DATA UNDER STUDY »

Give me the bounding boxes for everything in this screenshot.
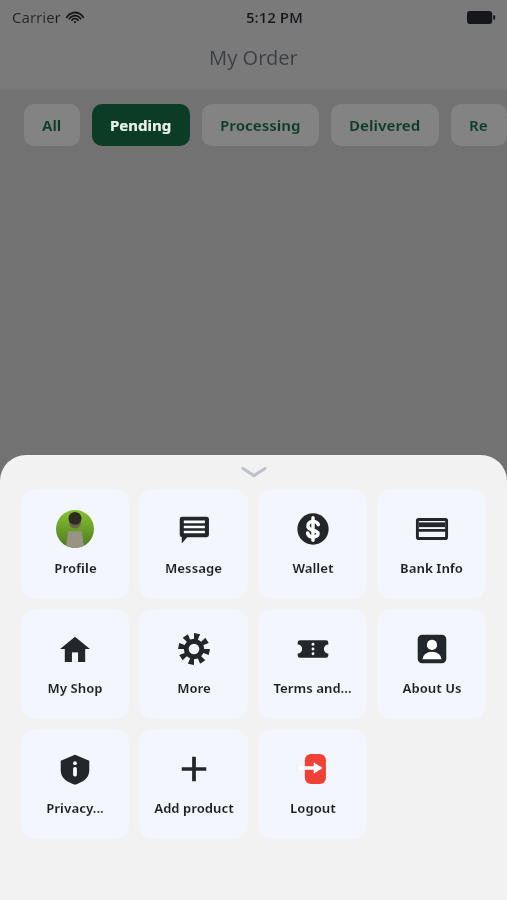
- button[interactable]: Collapse sheet: [0, 455, 507, 489]
- button[interactable]: Bank Info: [377, 489, 486, 599]
- button[interactable]: Pending: [92, 104, 190, 146]
- staticText: Delivered: [349, 115, 421, 135]
- staticText: My Order: [209, 44, 298, 71]
- staticText: Message: [165, 559, 222, 577]
- staticText: Profile: [54, 559, 97, 577]
- button[interactable]: About Us: [377, 609, 486, 719]
- staticText: Carrier: [12, 7, 61, 27]
- button[interactable]: Terms and...: [258, 609, 367, 719]
- button[interactable]: Message: [139, 489, 248, 599]
- button[interactable]: My Shop: [21, 609, 129, 719]
- button[interactable]: All: [24, 104, 80, 146]
- button[interactable]: Add product: [139, 729, 248, 839]
- button[interactable]: Profile: [21, 489, 129, 599]
- staticText: Privacy...: [46, 799, 104, 817]
- button[interactable]: Logout: [258, 729, 367, 839]
- staticText: 5:12 PM: [246, 7, 303, 27]
- button[interactable]: Returned: [451, 104, 507, 146]
- staticText: Returned: [469, 115, 489, 135]
- staticText: Wallet: [292, 559, 334, 577]
- staticText: Add product: [154, 799, 234, 817]
- staticText: All: [42, 115, 62, 135]
- staticText: Processing: [220, 115, 301, 135]
- staticText: More: [177, 679, 211, 697]
- staticText: Terms and...: [273, 679, 352, 697]
- button[interactable]: Wallet: [258, 489, 367, 599]
- staticText: My Shop: [47, 679, 103, 697]
- button[interactable]: Processing: [202, 104, 319, 146]
- button[interactable]: Delivered: [331, 104, 439, 146]
- staticText: Bank Info: [400, 559, 463, 577]
- staticText: Logout: [290, 799, 336, 817]
- staticText: Pending: [110, 115, 172, 135]
- staticText: About Us: [402, 679, 462, 697]
- button[interactable]: Privacy...: [21, 729, 129, 839]
- button[interactable]: More: [139, 609, 248, 719]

TASK OBJECTIVE »
For the material above, how many lines contain the word "Info"? Only the number should be given.

REPLY »
2